La implementación de los acuerdos tiene desafíos adicionales. El primero es que, como ha dicho el alto comisionado para la paz, Sergio Jaramillo, Colombia entrará en una etapa de transición y excepcionalidad de por lo menos 10 años. Los más realistas calculan que el posconflicto puede durar 20 o 25 años. En ese sentido, Santos apenas tendrá unos meses para la implementación y será crucial el compromiso que el gobierno que gane en 2018 asuma con los acuerdos. Lo mismo aplica para las regiones, pues los alcaldes y gobernadores serán claves para que la paz pegue en sus territorios.

La transición implicará también cambios institucionales sobre los cuales puede no haber suficiente conciencia. Para empezar, habrá que ajustar la doctrina militar y de policía. Seguramente cambiarán muchos aspectos de la justicia, máxime si se consolida la idea de una constituyente para el posconflicto. En general, habrá que barajar de nuevo el ordenamiento territorial, porque un intangible de los acuerdos de paz es incorporar a la vida nacional los territorios olvidados que más padecieron la guerra. Todo esto toma años, requiere esfuerzo y necesita una gran voluntad de la sociedad.

A eso hay que sumarle que la incorporación de las Farc a la política será posiblemente el cambio más significativo para la democracia colombiana después del Frente Nacional. Puede haber más conflictividad social y la implementación se hará bajo las tensiones propias de un nuevo esquema de gobierno-oposición.
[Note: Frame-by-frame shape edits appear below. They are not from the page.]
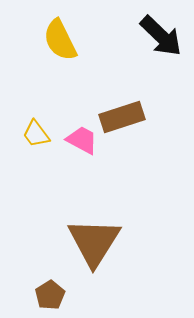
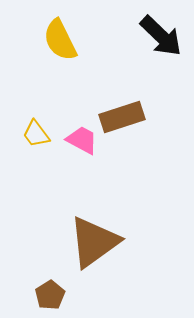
brown triangle: rotated 22 degrees clockwise
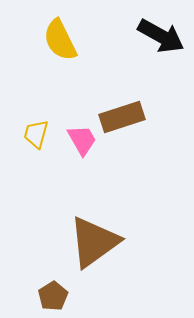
black arrow: rotated 15 degrees counterclockwise
yellow trapezoid: rotated 52 degrees clockwise
pink trapezoid: rotated 32 degrees clockwise
brown pentagon: moved 3 px right, 1 px down
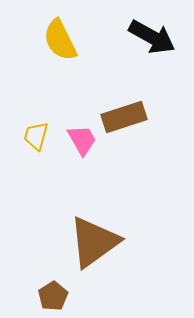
black arrow: moved 9 px left, 1 px down
brown rectangle: moved 2 px right
yellow trapezoid: moved 2 px down
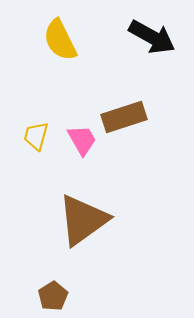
brown triangle: moved 11 px left, 22 px up
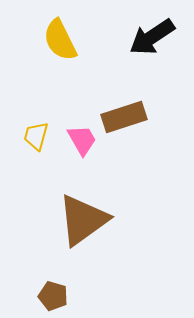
black arrow: rotated 117 degrees clockwise
brown pentagon: rotated 24 degrees counterclockwise
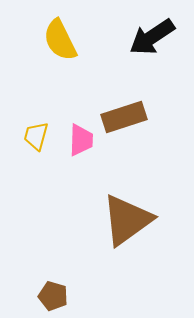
pink trapezoid: moved 1 px left; rotated 32 degrees clockwise
brown triangle: moved 44 px right
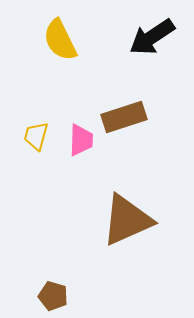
brown triangle: rotated 12 degrees clockwise
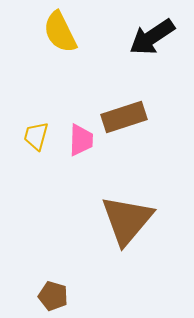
yellow semicircle: moved 8 px up
brown triangle: rotated 26 degrees counterclockwise
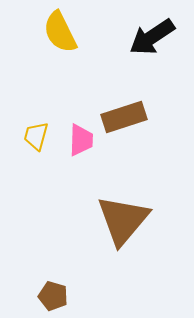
brown triangle: moved 4 px left
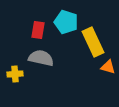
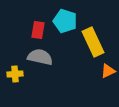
cyan pentagon: moved 1 px left, 1 px up
gray semicircle: moved 1 px left, 1 px up
orange triangle: moved 4 px down; rotated 42 degrees counterclockwise
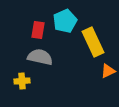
cyan pentagon: rotated 30 degrees clockwise
yellow cross: moved 7 px right, 7 px down
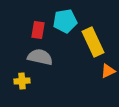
cyan pentagon: rotated 15 degrees clockwise
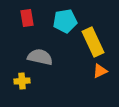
red rectangle: moved 11 px left, 12 px up; rotated 18 degrees counterclockwise
orange triangle: moved 8 px left
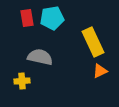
cyan pentagon: moved 13 px left, 3 px up
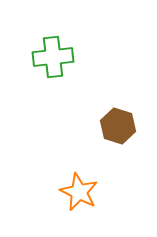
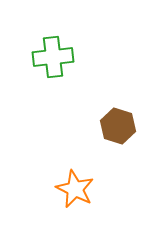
orange star: moved 4 px left, 3 px up
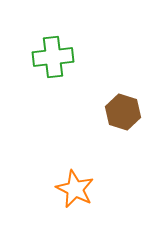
brown hexagon: moved 5 px right, 14 px up
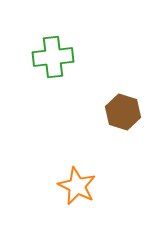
orange star: moved 2 px right, 3 px up
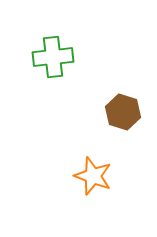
orange star: moved 16 px right, 10 px up; rotated 6 degrees counterclockwise
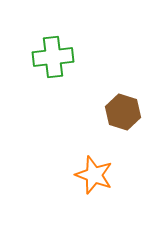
orange star: moved 1 px right, 1 px up
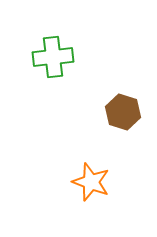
orange star: moved 3 px left, 7 px down
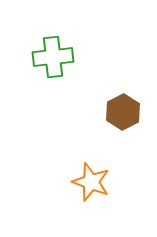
brown hexagon: rotated 16 degrees clockwise
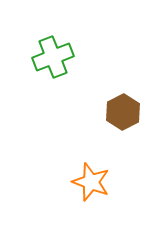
green cross: rotated 15 degrees counterclockwise
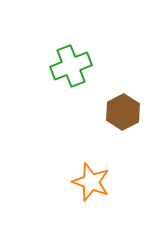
green cross: moved 18 px right, 9 px down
El miedo a que las Farc obtengan el poder por medio de los votos no va a desaparecer el primer día y estará latente por lo menos una década.

Una oportunidad

Ahora, la conciencia de que la aprobación de los acuerdos no va a cambiar al país automáticamente, ni que correrán ríos de leche y miel, no quiere decir que los beneficios del fin de la guerra no sean enormes. Los acuerdos, si gana el Sí, son un instrumento poderoso de cambio social.

Para empezar, Colombia se ubicaría de una manera más positiva en el contexto internacional. De país problema pasaría a convertirse en un Estado atractivo para los inversores, sobre todo si entra a la Ocde. Sus relaciones con la región y con Estados Unidos, marcadas desde hace 50 años por la guerra insurgente, podrían concentrarse en una agenda más diversa y más amplia. Frente a otros actores, que la comunidad internacional lo vea como un país normal –y no en guerra interna- le abriría nuevas oportunidades.

En segundo lugar, se profundizaría la tendencia hacia abordar problemas que la violencia ha eclipsado, como la corrupción y la desigualdad. Es decir, quedaría atrás la agenda del siglo pasado y empezaría a sintonizarse con el mundo contemporáneo. El hecho de que actualmente la sociedad esté debatiendo asuntos tan profundos como la educación sexual de los niños es el atisbo de un país que supera el pasado.

En tercer lugar, hay una ganancia humanitaria gigantesca. El acuerdo de La Habana hace posible que las Farc hagan una dejación de armas exprés. En seis meses, los fusiles serán tres monumentos y no volverán a disparar. Ese es el efecto más inmediato que tendría un triunfo del Sí.

El acuerdo no es perfecto, porque es imposible imaginar un consenso absoluto sobre tantos asuntos complejos. Pero como dice la Corte Constitucional, tiene una unidad de materia, con virtudes y defectos. La gente tendrá que votar por todo o por nada. Finalmente esa es la decisión.